Où en est la situation actuellement ?
En mars 2021, on a eu l’autorisation de la préfecture pour faire quatre représentations scolaires et ensuite on a fermé de nouveau. On a rouvert le 20 mai. On a eu d’abord la possibilité d’accueillir 33% de la jauge max, puis 66% au 9 juin et enfin 100% au 1er juillet. Cet été, il y a toute une programmation en extérieur dans les Yvelines.
Pendant les périodes de fermeture, les spectateurs nous adressaient des messages chaleureux en nous disant qu’ils pensaient à nous et qu’ils avaient hâte de revenir.
Lors de la réouverture le 20 mai 2021, les spectateurs n’ont pas tout de suite remis les pieds au théâtre. Nous avons pu faire venir les élèves en projet et leurs familles. Les gens avaient envie de sortir, nous avons vécu de super soirées durant lesquelles le public n’arrêtait pas d’applaudir, c’était des moments de communion.
Comment tu vois ta situation par rapport à celle d’autres professionnels de ta branche ?
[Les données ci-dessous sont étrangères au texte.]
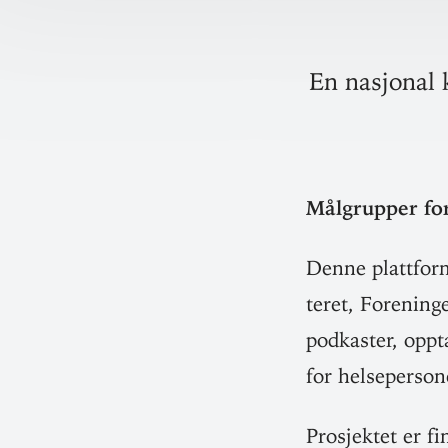
En nasjonal 
Mål­grupper for
Denne platt­forme
teret, For­enin
podkaster, opptak
for helse­per­so
​​Pro­sjektet er 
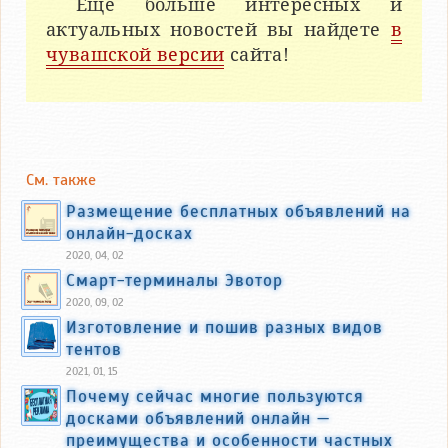
Еще больше интересных и
актуальных новостей вы найдете
в
чувашской версии
сайта!
См. также
Размещение бесплатных объявлений на
онлайн-досках
2020, 04, 02
Смарт-терминалы Эвотор
2020, 09, 02
Изготовление и пошив разных видов
тентов
2021, 01, 15
Почему сейчас многие пользуются
досками объявлений онлайн —
преимущества и особенности частных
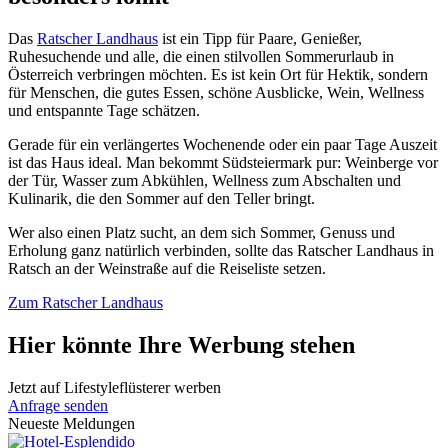
Das
Ratscher Landhaus
ist ein Tipp für Paare, Genießer,
Ruhesuchende und alle, die einen stilvollen Sommerurlaub in
Österreich verbringen möchten. Es ist kein Ort für Hektik, sondern
für Menschen, die gutes Essen, schöne Ausblicke, Wein, Wellness
und entspannte Tage schätzen.
Gerade für ein verlängertes Wochenende oder ein paar Tage Auszeit
ist das Haus ideal. Man bekommt Südsteiermark pur: Weinberge vor
der Tür, Wasser zum Abkühlen, Wellness zum Abschalten und
Kulinarik, die den Sommer auf den Teller bringt.
Wer also einen Platz sucht, an dem sich Sommer, Genuss und
Erholung ganz natürlich verbinden, sollte das Ratscher Landhaus in
Ratsch an der Weinstraße auf die Reiseliste setzen.
Zum Ratscher Landhaus
Hier könnte Ihre Werbung stehen
Jetzt auf Lifestyleflüsterer werben
Anfrage senden
Neueste Meldungen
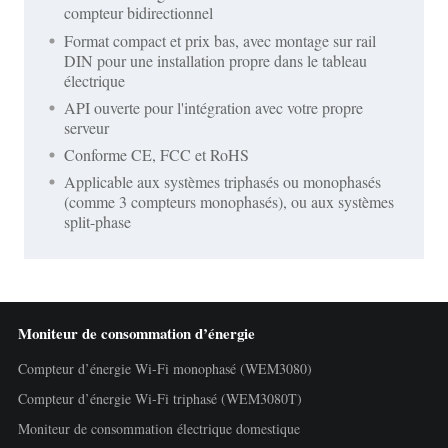
compteur bidirectionnel
Format compact et prix bas, avec montage sur rail
DIN pour une installation propre dans le tableau
électrique
API ouverte pour l'intégration avec votre propre
serveur
Conforme CE, FCC et RoHS
Applicable aux systèmes triphasés ou monophasés
(comme 3 compteurs monophasés), ou aux systèmes
split-phase
Moniteur de consommation d’énergie
Compteur d’énergie Wi-Fi monophasé (WEM3080)
Compteur d’énergie Wi-Fi triphasé (WEM3080T)
Moniteur de consommation électrique domestique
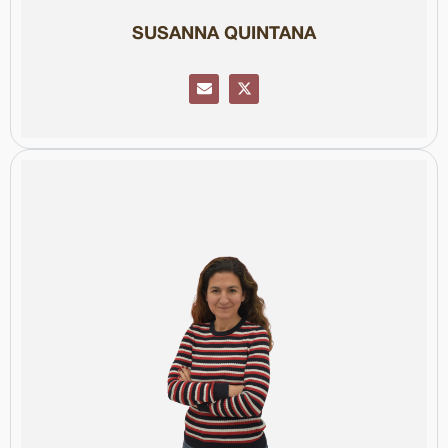
treballa a la consultoria EC Síntesi, després d’una llarga trajectòria
Va començar la seva carrera al Diari de Girona i des del 2021
SUSANNA QUINTANA
Col·legiada número 00126
Comunicació Corporativa.
És membre de la Junta del Col·legi i corresponsable del
Grup de
reconeguda amb el Premi Nacional de Comunicació Corporativa.
corporativa, lideratge, sostenibilitat i inclusió. El 2024 ha estat
anys d’experiència, és una professional referent en comunicació
Comunicació de la Fundació Josep Carreras. Amb més de trenta
organitzativa. Abans, va treballar en mitjans i va ser directora de
People & Comms, especialitzada en comunicació i transformació
negoci digital (EADA, ISDI). El 2000 va fundar la consultoria Both.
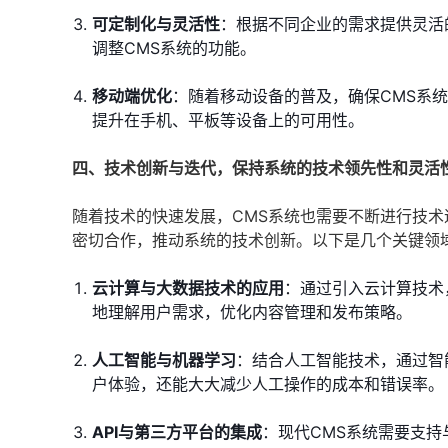
可定制化与灵活性
：根据不同企业的需求提供灵活
调整CMS系统的功能。
移动端优化
：随着移动设备的普及，确保CMS系
提升在手机、平板等设备上的可用性。
四、技术创新与迭代，保持系统的技术领先性和灵活
随着技术的快速发展，CMS系统也需要不断进行技
密切合作，推动系统的技术创新。以下是几个关键领
云计算与大数据技术的应用
：通过引入云计算技术
地理解用户需求，优化内容管理和发布策略。
人工智能与机器学习
：结合人工智能技术，通过智
户体验，还能大大减少人工操作的成本和错误率。
API与第三方平台的集成
：现代CMS系统需要支持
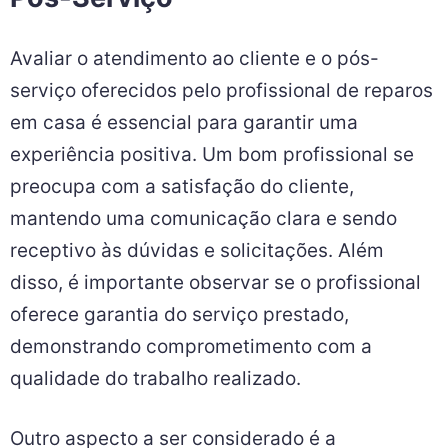
Avaliar o atendimento ao cliente e o pós-
serviço oferecidos pelo profissional de reparos
em casa é essencial para garantir uma
experiência positiva. Um bom profissional se
preocupa com a satisfação do cliente,
mantendo uma comunicação clara e sendo
receptivo às dúvidas e solicitações. Além
disso, é importante observar se o profissional
oferece garantia do serviço prestado,
demonstrando comprometimento com a
qualidade do trabalho realizado.
Outro aspecto a ser considerado é a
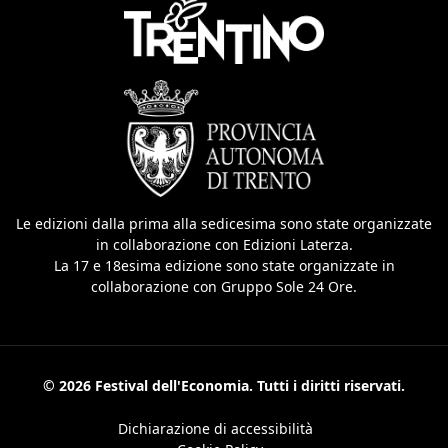
Le edizioni dalla prima alla sedicesima sono state organizzate
in collaborazione con Edizioni Laterza.
La 17 e 18esima edizione sono state organizzate in
collaborazione con Gruppo Sole 24 Ore.
© 2026 Festival dell'Economia. Tutti i diritti riservati.
Dichiarazione di accessibilità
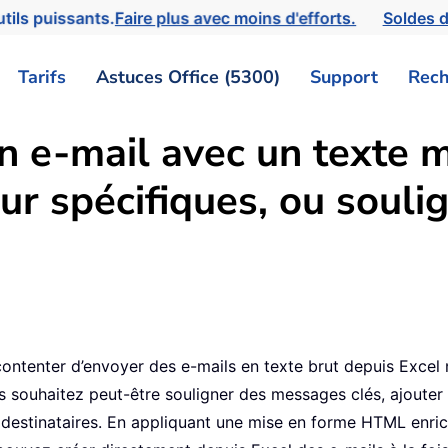
tils puissants.
Faire plus avec moins d'efforts.
Soldes d
Tarifs
Astuces Office (5300)
Support
Rech
e-mail avec un texte mi
eur spécifiques, ou souli
8
ntenter d’envoyer des e-mails en texte brut depuis Excel n
ous souhaitez peut-être souligner des messages clés, ajouter
s destinataires. En appliquant une mise en forme HTML enric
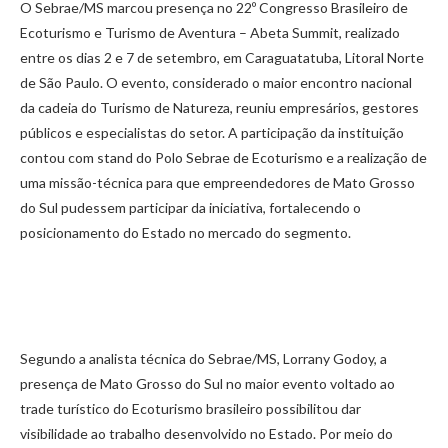
O Sebrae/MS marcou presença no 22º Congresso Brasileiro de
Ecoturismo e Turismo de Aventura – Abeta Summit, realizado
entre os dias 2 e 7 de setembro, em Caraguatatuba, Litoral Norte
de São Paulo. O evento, considerado o maior encontro nacional
da cadeia do Turismo de Natureza, reuniu empresários, gestores
públicos e especialistas do setor. A participação da instituição
contou com stand do Polo Sebrae de Ecoturismo e a realização de
uma missão-técnica para que empreendedores de Mato Grosso
do Sul pudessem participar da iniciativa, fortalecendo o
posicionamento do Estado no mercado do segmento.
Segundo a analista técnica do Sebrae/MS, Lorrany Godoy, a
presença de Mato Grosso do Sul no maior evento voltado ao
trade turístico do Ecoturismo brasileiro possibilitou dar
visibilidade ao trabalho desenvolvido no Estado. Por meio do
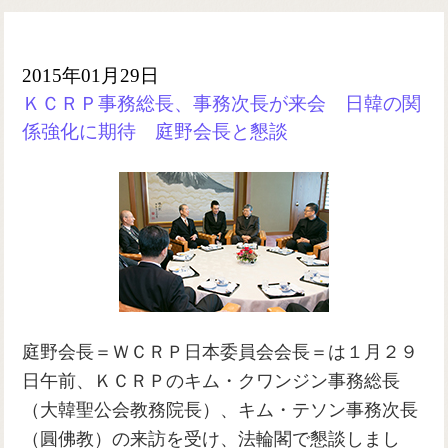
2015年01月29日
ＫＣＲＰ事務総長、事務次長が来会 日韓の関
係強化に期待 庭野会長と懇談
庭野会長＝ＷＣＲＰ日本委員会会長＝は１月２９
日午前、ＫＣＲＰのキム・クワンジン事務総長
（大韓聖公会教務院長）、キム・テソン事務次長
（圓佛教）の来訪を受け、法輪閣で懇談しまし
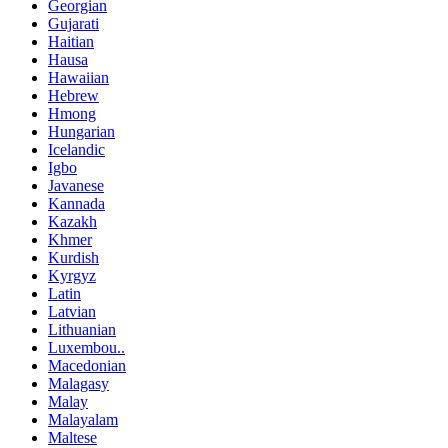
Georgian
Gujarati
Haitian
Hausa
Hawaiian
Hebrew
Hmong
Hungarian
Icelandic
Igbo
Javanese
Kannada
Kazakh
Khmer
Kurdish
Kyrgyz
Latin
Latvian
Lithuanian
Luxembou..
Macedonian
Malagasy
Malay
Malayalam
Maltese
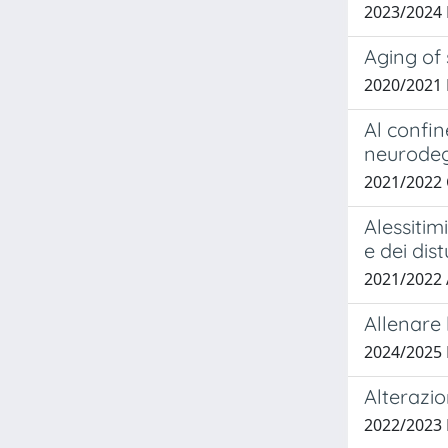
2023/2024
Aging of 
2020/2021
Al confin
neurodeg
2021/2022
Alessitim
e dei dis
2021/2022
Allenare 
2024/2025
Alterazi
2022/2023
Je suis clairement chanceuse contrairement aux équipes artistiques et techniques qui ont été grandement impactées malgré la possibilité de répéter et de faire des représentations professionnelles. Depuis septembre 2020, je n’ai pas arrêté de travailler.
Pour les artistes, c’est très compliqué car les saisons ne sont pas extensibles, un lieu ne peut pas faire deux saisons en une. Certains spectacles programmés en 2019-2020 sont reportés en 2022-2023, cela fait bouchon. Ça laisse moins de place pour les artistes « émergents »… Certains spectacles qui n’ont pas pu être créés ou repérés ne pourront jamais tourner. D’autre part, certains lieux ont fermé, notamment à cause de la baisse des subventions des municipalités.
Je pense aussi aux étudiants qui sortent d’école. Quand le secteur est « quasi » à l’arrêt, c’est plus compliqué de faire des rencontres et de commencer sa vie professionnelle.
Tout le système a été mis à mal. J’ai conscience de la valeur de mon métier dans cette période qui était sombre pour beaucoup.
Qu’est-ce que tu penses qu’il aurait fallu faire ?
Il aurait fallu créer des espaces de dialogue. Le gouvernement s’est terré dans le silence pendant un long moment, laissant tout le secteur dans une grande détresse. Il a fallu attendre pour que l’année blanche des intermittents soit actée.
Par ailleurs j’ai trouvé ça absurde de fermer les lieux de culture. A mon sens, il n’y avait pas plus de risque d’aller au théâtre que d’aller à l’école. C’était un choix politique.